Exercise: Copy all lines in the material holding the string "hattı".

Given data START

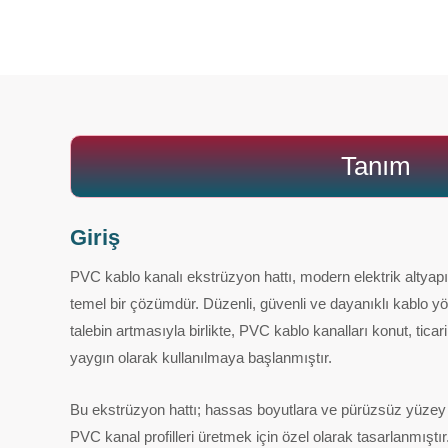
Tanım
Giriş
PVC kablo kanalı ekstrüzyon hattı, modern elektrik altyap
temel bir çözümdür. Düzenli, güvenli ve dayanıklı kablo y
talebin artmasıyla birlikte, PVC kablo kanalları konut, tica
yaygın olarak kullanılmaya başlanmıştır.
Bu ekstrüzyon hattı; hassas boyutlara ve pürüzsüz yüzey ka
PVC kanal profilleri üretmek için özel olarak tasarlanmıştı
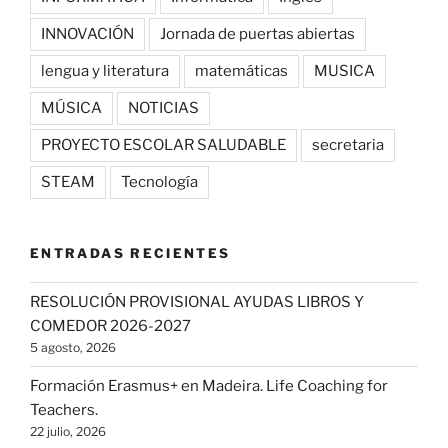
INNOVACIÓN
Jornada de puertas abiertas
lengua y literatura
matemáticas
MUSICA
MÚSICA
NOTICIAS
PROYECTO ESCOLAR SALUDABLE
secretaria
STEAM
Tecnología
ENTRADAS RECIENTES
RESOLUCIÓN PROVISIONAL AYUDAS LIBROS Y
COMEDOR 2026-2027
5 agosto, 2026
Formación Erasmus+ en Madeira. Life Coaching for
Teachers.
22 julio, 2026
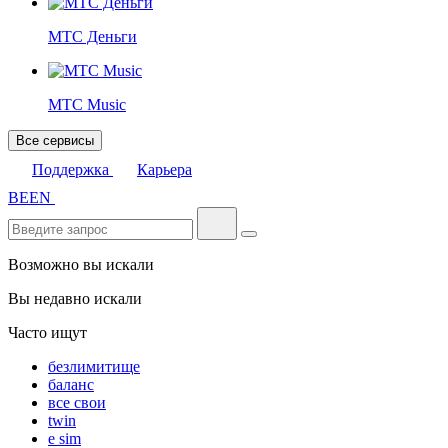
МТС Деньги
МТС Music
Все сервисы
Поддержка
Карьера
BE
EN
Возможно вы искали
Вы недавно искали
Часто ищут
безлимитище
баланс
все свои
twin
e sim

Given data END
Given data START

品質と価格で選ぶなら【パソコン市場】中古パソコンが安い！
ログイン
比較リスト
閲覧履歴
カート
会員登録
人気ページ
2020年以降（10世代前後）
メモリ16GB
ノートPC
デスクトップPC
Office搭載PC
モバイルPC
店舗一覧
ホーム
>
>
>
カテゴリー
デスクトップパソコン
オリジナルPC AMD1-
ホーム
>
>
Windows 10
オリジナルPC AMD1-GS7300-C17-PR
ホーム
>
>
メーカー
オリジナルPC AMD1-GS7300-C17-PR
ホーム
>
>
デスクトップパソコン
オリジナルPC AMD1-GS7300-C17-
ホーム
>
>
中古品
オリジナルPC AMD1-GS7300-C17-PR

Given data END

Written answer:
PVC kablo kanalı ekstrüzyon hattı, modern elektrik altyap
Bu ekstrüzyon hattı; hassas boyutlara ve pürüzsüz yüzey ka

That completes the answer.